Chilled baked sweet potatoes help beat summer heat

The Yomiuri Shimbun
A baked sweet potato served chilled at oimo lab. in Koto Ward, Tokyo

Sweet potatoes are regarded as a delicacy in Japan in autumn and winter, when they are often served fresh baked. They’re often piping hot, forcing customers to blow on them to get them cool enough to take a bite.

But the chilled version of baked sweet potatoes has recently gained popularity as a cool midsummer treat.

A banner reading “Chilled baked sweet potatoes, cold, sweet and delicious!” fluttered in the breeze in early August in front of the sweet potato shop known as oimo lab., located in Koto Ward, Tokyo.

Oimo lab. uses a baked potato called silk sweet, which is grown in Hokota, Ibaraki Prefecture, and is characterized by its moist texture and elegant sweetness.

The sweet potatoes at the shop sit overnight after coming out of the oven to bring out their natural sweetness and are then placed in a freezer.

Since the shop opened in 2018, the chilled treat has only been offered as a summer item and it is a popular seller this year as well.

“It has a concentrated flavor and feels smooth in the mouth,” said shop manager Koji Shimura.

“It tastes like ice cream right out of the freezer. It is popular not only with young women, but also with a wide range of people.”

Courtesy of Farmind Corp.
Farmind’s Hiyashi Amaimo

Chilled baked sweet potatoes are also available in retail stores. Tokyo-based fruit importer Farmind Corp. sells individually packaged Hiyashi Amaimo — or cold sweet potatoes — that need to be kept refrigerated. It sells them in various sizes, including half-cut easy-to-eat pieces.

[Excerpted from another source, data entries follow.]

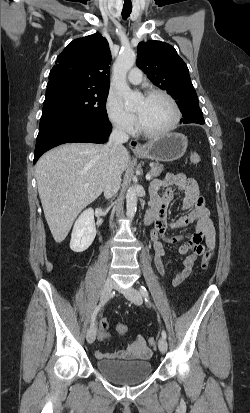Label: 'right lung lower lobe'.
Segmentation results:
<instances>
[{"instance_id":"98d812e1","label":"right lung lower lobe","mask_w":250,"mask_h":413,"mask_svg":"<svg viewBox=\"0 0 250 413\" xmlns=\"http://www.w3.org/2000/svg\"><path fill=\"white\" fill-rule=\"evenodd\" d=\"M112 131L108 119H62L39 129L34 164L49 149L68 142L104 143Z\"/></svg>"}]
</instances>
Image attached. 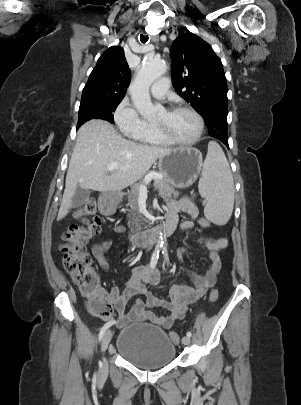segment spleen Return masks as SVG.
Wrapping results in <instances>:
<instances>
[{
	"label": "spleen",
	"instance_id": "1",
	"mask_svg": "<svg viewBox=\"0 0 301 405\" xmlns=\"http://www.w3.org/2000/svg\"><path fill=\"white\" fill-rule=\"evenodd\" d=\"M199 190L207 200L206 217L218 225H225L234 207V181L227 158L214 141L208 144Z\"/></svg>",
	"mask_w": 301,
	"mask_h": 405
}]
</instances>
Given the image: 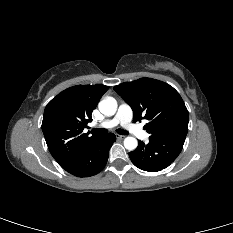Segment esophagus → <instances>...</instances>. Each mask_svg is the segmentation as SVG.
Wrapping results in <instances>:
<instances>
[{"label": "esophagus", "mask_w": 233, "mask_h": 233, "mask_svg": "<svg viewBox=\"0 0 233 233\" xmlns=\"http://www.w3.org/2000/svg\"><path fill=\"white\" fill-rule=\"evenodd\" d=\"M116 137H117V139H119V140H122V139H124V138H125V136H124V135H117Z\"/></svg>", "instance_id": "esophagus-1"}]
</instances>
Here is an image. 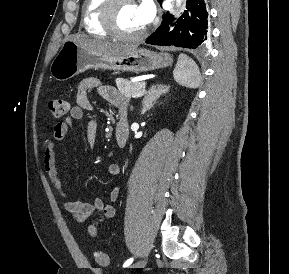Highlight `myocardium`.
Wrapping results in <instances>:
<instances>
[{
	"instance_id": "f54148a6",
	"label": "myocardium",
	"mask_w": 289,
	"mask_h": 274,
	"mask_svg": "<svg viewBox=\"0 0 289 274\" xmlns=\"http://www.w3.org/2000/svg\"><path fill=\"white\" fill-rule=\"evenodd\" d=\"M135 4V0H105L100 12V21L103 28L113 37L125 40L134 41L143 38L148 28L145 26L142 30L136 33H124L119 30L116 24V14L122 4Z\"/></svg>"
}]
</instances>
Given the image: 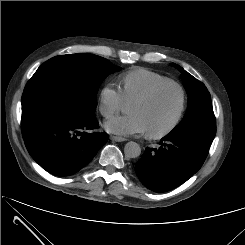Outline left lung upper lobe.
I'll return each instance as SVG.
<instances>
[{"mask_svg":"<svg viewBox=\"0 0 245 245\" xmlns=\"http://www.w3.org/2000/svg\"><path fill=\"white\" fill-rule=\"evenodd\" d=\"M181 72V78L188 94L187 112L168 135L191 136L211 145L216 134V120L211 104L210 93L206 86L186 72L182 67L173 64Z\"/></svg>","mask_w":245,"mask_h":245,"instance_id":"left-lung-upper-lobe-1","label":"left lung upper lobe"}]
</instances>
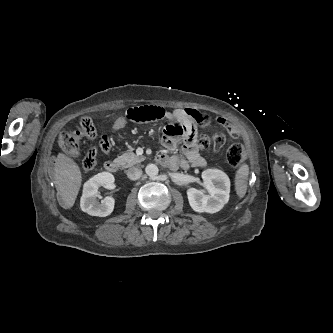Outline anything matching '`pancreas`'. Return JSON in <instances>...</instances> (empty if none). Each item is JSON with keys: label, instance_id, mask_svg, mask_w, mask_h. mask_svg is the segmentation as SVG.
I'll return each mask as SVG.
<instances>
[{"label": "pancreas", "instance_id": "1", "mask_svg": "<svg viewBox=\"0 0 333 333\" xmlns=\"http://www.w3.org/2000/svg\"><path fill=\"white\" fill-rule=\"evenodd\" d=\"M121 162V165L124 168L131 167L135 164L142 162L145 158L143 156H138L133 152H126L118 158Z\"/></svg>", "mask_w": 333, "mask_h": 333}]
</instances>
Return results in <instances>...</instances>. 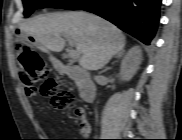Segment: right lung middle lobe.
Returning <instances> with one entry per match:
<instances>
[{
	"label": "right lung middle lobe",
	"instance_id": "dd1d6c3e",
	"mask_svg": "<svg viewBox=\"0 0 182 140\" xmlns=\"http://www.w3.org/2000/svg\"><path fill=\"white\" fill-rule=\"evenodd\" d=\"M94 0H23L24 16L28 17L35 9L44 7L62 8L69 10L82 9Z\"/></svg>",
	"mask_w": 182,
	"mask_h": 140
}]
</instances>
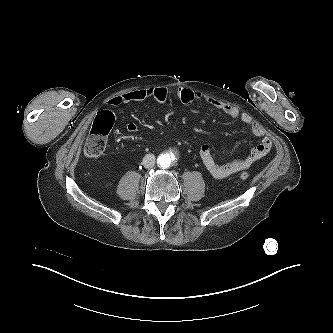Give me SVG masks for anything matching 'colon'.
I'll use <instances>...</instances> for the list:
<instances>
[{
	"label": "colon",
	"instance_id": "5ec220e1",
	"mask_svg": "<svg viewBox=\"0 0 333 333\" xmlns=\"http://www.w3.org/2000/svg\"><path fill=\"white\" fill-rule=\"evenodd\" d=\"M114 124V115L110 111H102L96 116L88 137L86 139L84 153L90 159H96L103 155L107 137ZM242 180L249 178L247 172L240 174Z\"/></svg>",
	"mask_w": 333,
	"mask_h": 333
}]
</instances>
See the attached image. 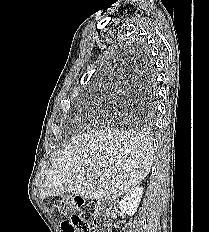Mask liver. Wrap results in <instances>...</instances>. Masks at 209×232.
<instances>
[{"label":"liver","instance_id":"liver-1","mask_svg":"<svg viewBox=\"0 0 209 232\" xmlns=\"http://www.w3.org/2000/svg\"><path fill=\"white\" fill-rule=\"evenodd\" d=\"M152 138L145 131L105 127L79 136L58 156L42 185L41 199L72 193L83 199L114 200L139 184L153 164Z\"/></svg>","mask_w":209,"mask_h":232}]
</instances>
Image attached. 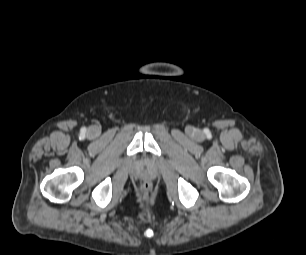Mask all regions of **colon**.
I'll use <instances>...</instances> for the list:
<instances>
[{
	"label": "colon",
	"instance_id": "5ec220e1",
	"mask_svg": "<svg viewBox=\"0 0 306 255\" xmlns=\"http://www.w3.org/2000/svg\"><path fill=\"white\" fill-rule=\"evenodd\" d=\"M151 190V186L148 182H145L143 185H142V191L144 194H148Z\"/></svg>",
	"mask_w": 306,
	"mask_h": 255
}]
</instances>
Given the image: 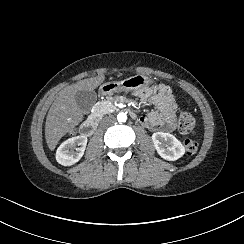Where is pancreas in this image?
<instances>
[{
    "instance_id": "1",
    "label": "pancreas",
    "mask_w": 244,
    "mask_h": 244,
    "mask_svg": "<svg viewBox=\"0 0 244 244\" xmlns=\"http://www.w3.org/2000/svg\"><path fill=\"white\" fill-rule=\"evenodd\" d=\"M99 107L105 110V113H108L111 111L112 109V104H111V100H103L99 103Z\"/></svg>"
}]
</instances>
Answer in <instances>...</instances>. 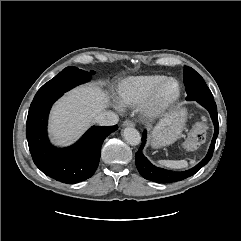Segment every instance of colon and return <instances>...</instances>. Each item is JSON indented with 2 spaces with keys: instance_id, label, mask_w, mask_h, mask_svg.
<instances>
[{
  "instance_id": "5ec220e1",
  "label": "colon",
  "mask_w": 241,
  "mask_h": 241,
  "mask_svg": "<svg viewBox=\"0 0 241 241\" xmlns=\"http://www.w3.org/2000/svg\"><path fill=\"white\" fill-rule=\"evenodd\" d=\"M207 128V122L205 119L197 122L190 130L185 141L186 148L189 150L197 149L205 140Z\"/></svg>"
}]
</instances>
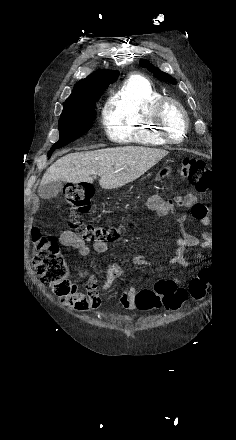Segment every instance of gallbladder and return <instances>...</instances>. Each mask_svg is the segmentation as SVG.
I'll list each match as a JSON object with an SVG mask.
<instances>
[{"label":"gallbladder","mask_w":236,"mask_h":440,"mask_svg":"<svg viewBox=\"0 0 236 440\" xmlns=\"http://www.w3.org/2000/svg\"><path fill=\"white\" fill-rule=\"evenodd\" d=\"M62 187L63 185L61 181L50 182L42 185L39 188V196L44 200H51L58 196L62 190Z\"/></svg>","instance_id":"gallbladder-1"}]
</instances>
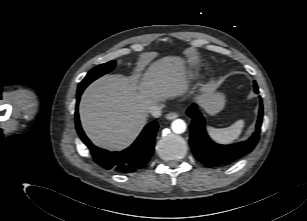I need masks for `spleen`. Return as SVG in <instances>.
I'll list each match as a JSON object with an SVG mask.
<instances>
[{"label":"spleen","mask_w":307,"mask_h":221,"mask_svg":"<svg viewBox=\"0 0 307 221\" xmlns=\"http://www.w3.org/2000/svg\"><path fill=\"white\" fill-rule=\"evenodd\" d=\"M243 127L244 120H238L227 128L207 127V132L215 142L221 144H228L239 137Z\"/></svg>","instance_id":"spleen-1"}]
</instances>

“It’s perfect for breakfast or as a snack,” a Farmind spokesperson said. “It’s rich in fiber and popular among women for its beauty aspects and health benefits.”

FamilyMart Co. started selling chilled baked sweet potatoes around 2017. This season, it started selling them in limited quantities in early May, but quickly sold out by early June.

The fruit of many years of cultivar improvements has developed a chilled baked sweet potato that feels smooth on the taste buds.

Kazunori Taguchi, a senior researcher at the National Agriculture and Food Research Organization, said many previous varieties of sweet potatoes were dry and difficult to consume without the assistance of a beverage.

However, recent years have seen the appearance of varieties such as the Beniharuka, which is sweet, has a high sugar content and is sticky with a moist texture. They don’t become too firm when chilled and can be consumed when cold, he said.